_Exercise goal_
Lower down are entries containing pictures. Copy exactly, without those pictures, the lines from the line with "MAIS SERVIÇOS" through the line with "PRIX DES CARBURANTS À".

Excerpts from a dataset
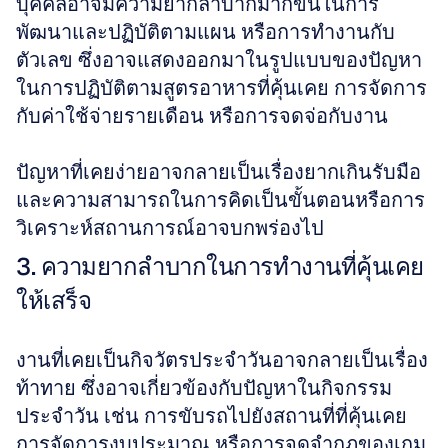
บุคคลอาจมีความยากลำบากมากขึ้นในการ
พัฒนาและปฏิบัติตามแผน หรือการทำงานกับ
ตัวเลข ซึ่งอาจแสดงออกมาในรูปแบบของปัญหา
ในการปฏิบัติตามสูตรอาหารที่คุ้นเคย การจัดการ
กับค่าใช้จ่ายรายเดือน หรือการจดจ่อกับงาน 
ปัญหาที่เคยง่ายอาจกลายเป็นเรื่องยากเกินรับมือ 
และความสามารถในการคิดเป็นขั้นตอนหรือการ
วิเคราะห์สถานการณ์อาจบกพร่องไป
3. ความยากลำบากในการทำงานที่คุ้นเคย
ให้เสร็จ
งานที่เคยเป็นกิจวัตรประจำวันอาจกลายเป็นเรื่อง
ท้าทาย ซึ่งอาจเกี่ยวข้องกับปัญหาในกิจกรรม
ประจำวัน เช่น การขับรถไปยังสถานที่ที่คุ้นเคย 
การจัดการงบประมาณ หรือการจดจำกฎของเกม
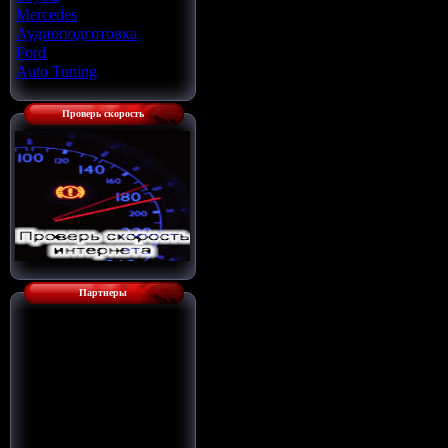
Mercedes
[22]
Аудиоподготовка
[33]
Ford
[4]
Auto Tuning
[7]
Проверь скорость
Партнеры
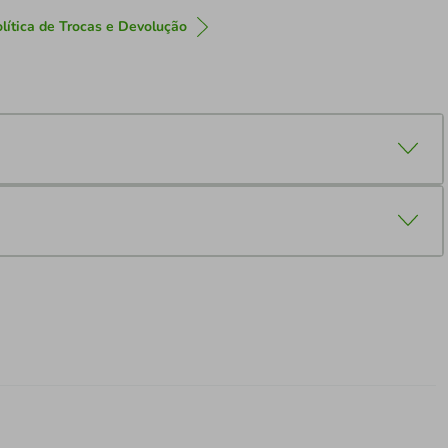
lítica de Trocas e Devolução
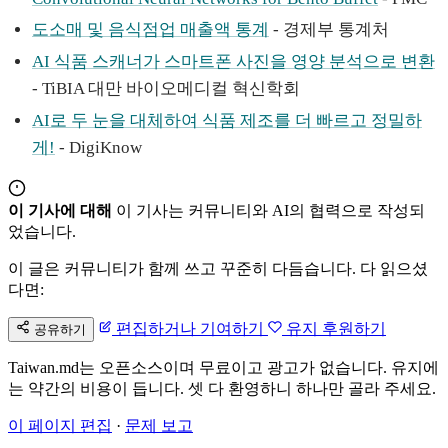
도소매 및 음식점업 매출액 통계
- 경제부 통계처
AI 식품 스캐너가 스마트폰 사진을 영양 분석으로 변환
- TiBIA 대만 바이오메디컬 혁신학회
AI로 두 눈을 대체하여 식품 제조를 더 빠르고 정밀하
게!
- DigiKnow
이 기사에 대해
이 기사는 커뮤니티와 AI의 협력으로 작성되
었습니다.
이 글은 커뮤니티가 함께 쓰고 꾸준히 다듬습니다. 다 읽으셨
다면:
편집하거나 기여하기
유지 후원하기
공유하기
Taiwan.md는 오픈소스이며 무료이고 광고가 없습니다. 유지에
는 약간의 비용이 듭니다. 셋 다 환영하니 하나만 골라 주세요.
이 페이지 편집
·
문제 보고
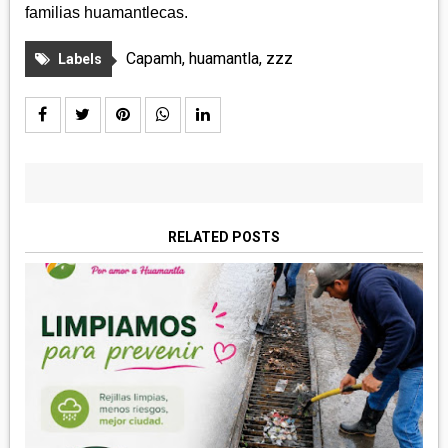
familias huamantlecas.
Capamh
,
huamantla
,
zzz
Labels
RELATED POSTS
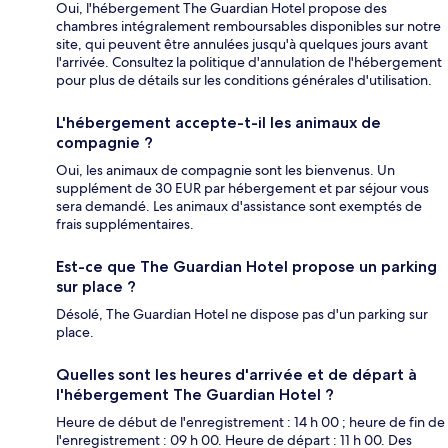
Oui, l'hébergement The Guardian Hotel propose des
chambres intégralement remboursables disponibles sur notre
site, qui peuvent être annulées jusqu'à quelques jours avant
l'arrivée. Consultez la politique d'annulation de l'hébergement
pour plus de détails sur les conditions générales d'utilisation.
L'hébergement accepte-t-il les animaux de
compagnie ?
Oui, les animaux de compagnie sont les bienvenus. Un
supplément de 30 EUR par hébergement et par séjour vous
sera demandé. Les animaux d'assistance sont exemptés de
frais supplémentaires.
Est-ce que The Guardian Hotel propose un parking
sur place ?
Désolé, The Guardian Hotel ne dispose pas d'un parking sur
place.
Quelles sont les heures d'arrivée et de départ à
l'hébergement The Guardian Hotel ?
Heure de début de l'enregistrement : 14 h 00 ; heure de fin de
l'enregistrement : 09 h 00. Heure de départ : 11 h 00. Des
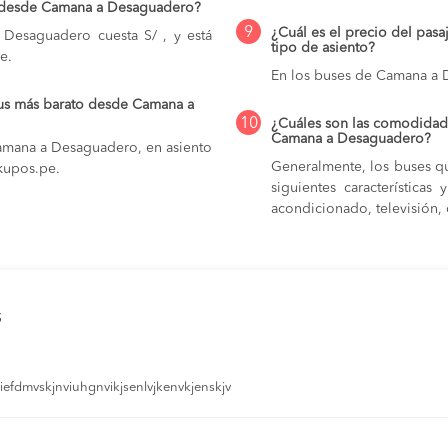
o desde Camana a Desaguadero?
9
¿Cuál es el precio del pa
Desaguadero cuesta S/ , y está
tipo de asiento?
e.
En los buses de Camana a
bus más barato desde Camana a
10
¿Cuáles son las comodidade
Camana a Desaguadero?
Camana a Desaguadero, en asiento
Generalmente, los buses q
 kupos.pe.
siguientes característica
acondicionado, televisión, c
s
efdmvskjnviuhgnvikjsenlvjkenvkjenskjv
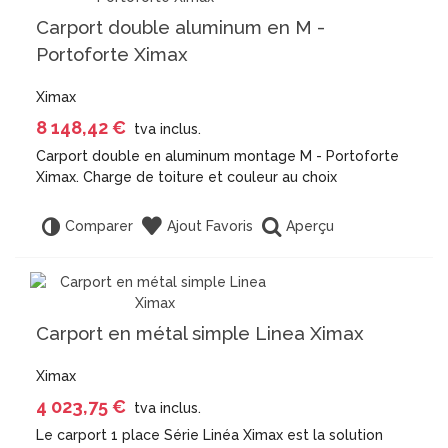
Carport double aluminum en M -
Portoforte Ximax
Ximax
8 148,42 €
tva inclus.
Carport double en aluminum montage M - Portoforte
Ximax. Charge de toiture et couleur au choix
Aperçu
Comparer
Ajout Favoris
Carport en métal simple Linea Ximax
Ximax
4 023,75 €
tva inclus.
Le carport 1 place Série Linéa Ximax est la solution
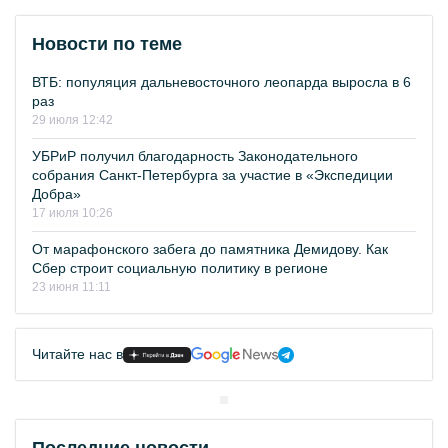
Новости по теме
ВТБ: популяция дальневосточного леопарда выросла в 6
раз
29 июля 12:42
УБРиР получил благодарность Законодательного
собрания Санкт-Петербурга за участие в «Экспедиции
Добра»
17 июля 10:26
От марафонского забега до памятника Демидову. Как
Сбер строит социальную политику в регионе
23 июня 11:11
Читайте нас в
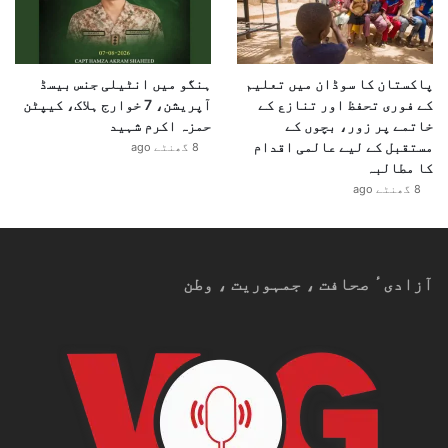
پاکستان کا سوڈان میں تعلیم
ہنگو میں انٹیلی جنس بیسڈ
کے فوری تحفظ اور تنازع کے
آپریشن، 7 خوارج ہلاک، کیپٹن
خاتمے پر زور، بچوں کے
حمزہ اکرم شہید
مستقبل کے لیے عالمی اقدام
8 گھنٹے ago
کا مطالبہ
8 گھنٹے ago
آزادیٴ صحافت ، جمہوریت ، وطن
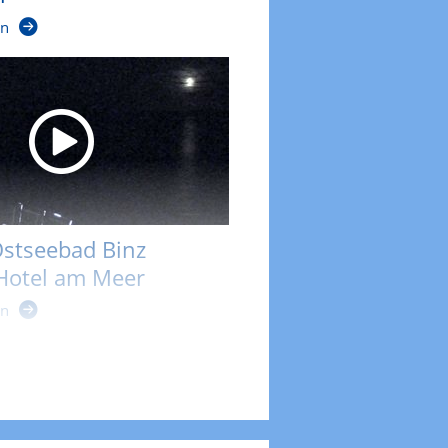
en
stseebad Binz
 Hotel am Meer
en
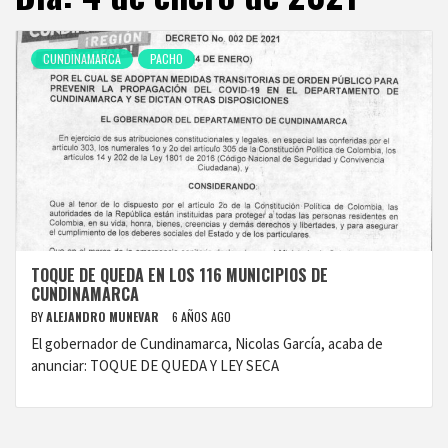
CUNDINAMARCA
PACHO
TOQUE DE QUEDA EN LOS 116 MUNICIPIOS DE
CUNDINAMARCA
BY
ALEJANDRO MUNEVAR
6 AÑOS AGO
El gobernador de Cundinamarca, Nicolas García, acaba de
anunciar: TOQUE DE QUEDA Y LEY SECA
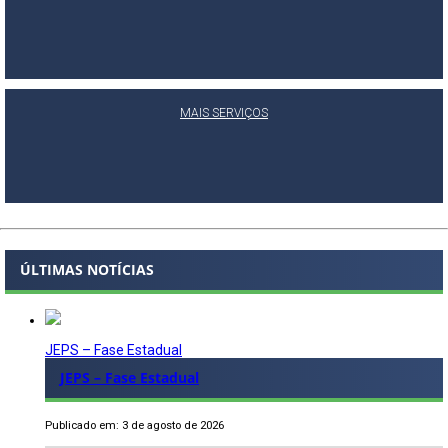
MAIS SERVIÇOS
ÚLTIMAS NOTÍCIAS
JEPS – Fase Estadual
JEPS – Fase Estadual
Publicado em: 3 de agosto de 2026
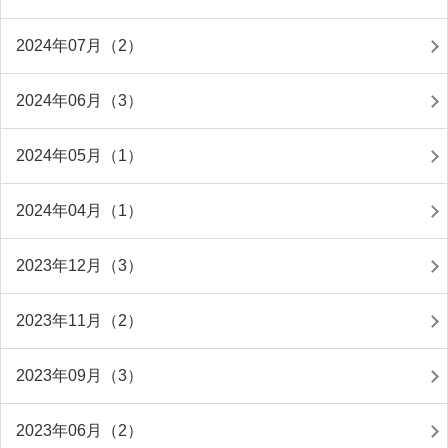
2024年07月（2）
2024年06月（3）
2024年05月（1）
2024年04月（1）
2023年12月（3）
2023年11月（2）
2023年09月（3）
2023年06月（2）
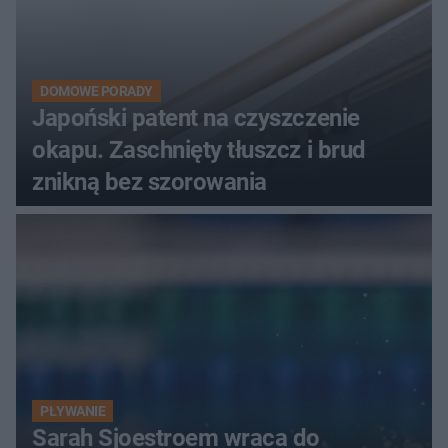
DOMOWE PORADY
Japoński patent na czyszczenie
okapu. Zaschnięty tłuszcz i brud
znikną bez szorowania
PŁYWANIE
Sarah Sjoestroem wraca do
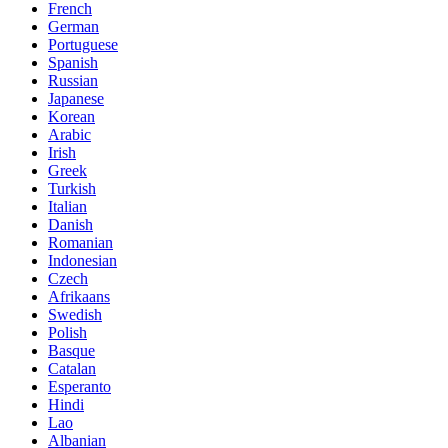
French
German
Portuguese
Spanish
Russian
Japanese
Korean
Arabic
Irish
Greek
Turkish
Italian
Danish
Romanian
Indonesian
Czech
Afrikaans
Swedish
Polish
Basque
Catalan
Esperanto
Hindi
Lao
Albanian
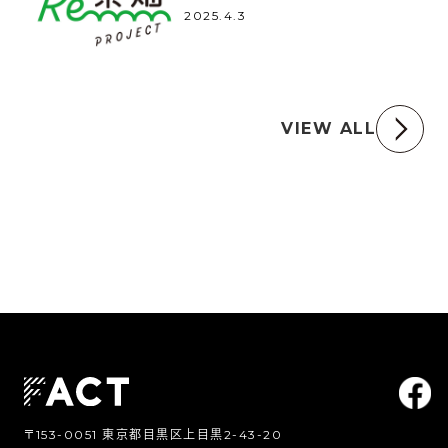
2025.4.3
VIEW ALL
〒153-0051 東京都目黒区上目黒2-43-20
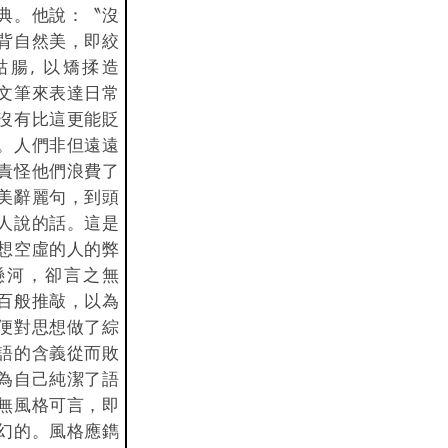
典。他說：〝沒
背自然美，即絞
腸, 以矯揉造
文筆來表達日常
沒有比這更能貶
。人們非但遠遠
責怪他們浪費了
美辭麗句，到頭
人說的話。這是
想空虛的人的弊
懸河，卻言之無
百般推敲，以為
便對思想做了綜
語的含義從而敗
為自己純潔了語
無風格可言，即
幻的。風格應鐫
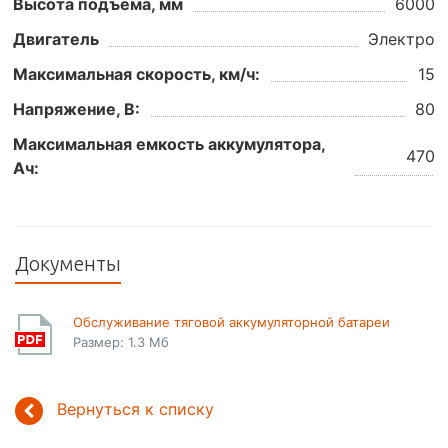
Высота подъема, мм
6000
Двигатель
Электро
Максимальная скорость, км/ч:
15
Напряжение, В:
80
Максимальная емкость аккумулятора,
470
Ач:
Документы
Обслуживание тяговой аккумуляторной батареи
Размер: 1.3 Мб
Вернуться к списку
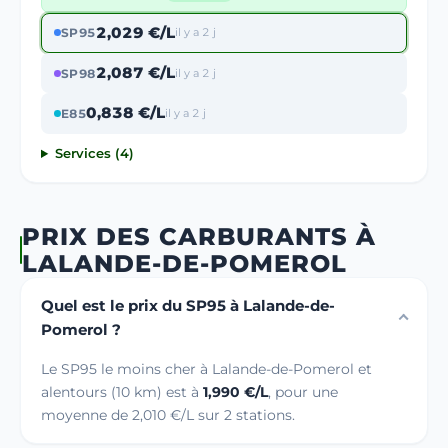
2,029 €/L
SP95
il y a 2 j
2,087 €/L
SP98
il y a 2 j
0,838 €/L
E85
il y a 2 j
Services (4)
PRIX DES CARBURANTS À
LALANDE-DE-POMEROL
Quel est le prix du SP95 à Lalande-de-
Pomerol ?
Le SP95 le moins cher à Lalande-de-Pomerol et
alentours (10 km) est à
1,990 €/L
, pour une
moyenne de 2,010 €/L sur 2 stations.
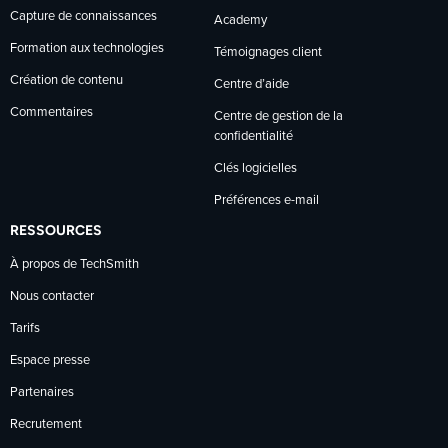
Capture de connaissances
Academy
Formation aux technologies
Témoignages client
Création de contenu
Centre d’aide
Commentaires
Centre de gestion de la
confidentialité
Clés logicielles
Préférences e-mail
RESSOURCES
À propos de TechSmith
Nous contacter
Tarifs
Espace presse
Partenaires
Recrutement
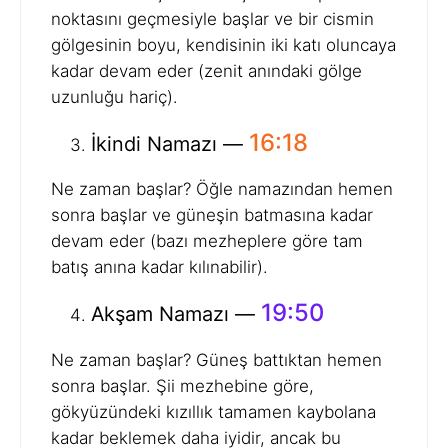
noktasını geçmesiyle başlar ve bir cismin
gölgesinin boyu, kendisinin iki katı oluncaya
kadar devam eder (zenit anındaki gölge
uzunluğu hariç).
16:18
İkindi Namazı —
Ne zaman başlar? Öğle namazından hemen
sonra başlar ve güneşin batmasına kadar
devam eder (bazı mezheplere göre tam
batış anına kadar kılınabilir).
19:50
Akşam Namazı —
Ne zaman başlar? Güneş battıktan hemen
sonra başlar. Şii mezhebine göre,
gökyüzündeki kızıllık tamamen kaybolana
kadar beklemek daha iyidir, ancak bu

_Expected answer_
MAIS SERVIÇOS
ÚLTIMAS NOTÍCIAS
JEPS – Fase Estadual
JEPS – Fase Estadual
Publicado em: 3 de agosto de 2026
2024年07月（2）
2024年06月（3）
2024年05月（1）
2024年04月（1）
2023年12月（3）
2023年11月（2）
2023年09月（3）
2023年06月（2）
DOMOWE PORADY
Japoński patent na czyszczenie
okapu. Zaschnięty tłuszcz i brud
znikną bez szorowania
PŁYWANIE
Sarah Sjoestroem wraca do
French
German
Portuguese
Spanish
Russian
Japanese
Korean
Arabic
Irish
Greek
Turkish
Italian
Danish
Romanian
Indonesian
Czech
Afrikaans
Swedish
Polish
Basque
Catalan
Esperanto
Hindi
Lao
Albanian
2025.4.3
VIEW ALL
〒153-0051 東京都目黒区上目黒2-43-20
典。他說：〝沒
背自然美，即絞
腸, 以矯揉造
文筆來表達日常
沒有比這更能貶
。人們非但遠遠
責怪他們浪費了
美辭麗句，到頭
人說的話。這是
想空虛的人的弊
懸河，卻言之無
百般推敲，以為
便對思想做了綜
語的含義從而敗
為自己純潔了語
無風格可言，即
幻的。風格應鐫
Высота подъема, мм
6000
Двигатель
Электро
Максимальная скорость, км/ч:
15
Напряжение, В:
80
Максимальная емкость аккумулятора,
470
Ач:
Документы
Обслуживание тяговой аккумуляторной батареи
Размер: 1.3 Мб
Вернуться к списку
2,029 €/L
SP95
il y a 2 j
2,087 €/L
SP98
il y a 2 j
0,838 €/L
E85
il y a 2 j
Services (4)
PRIX DES CARBURANTS À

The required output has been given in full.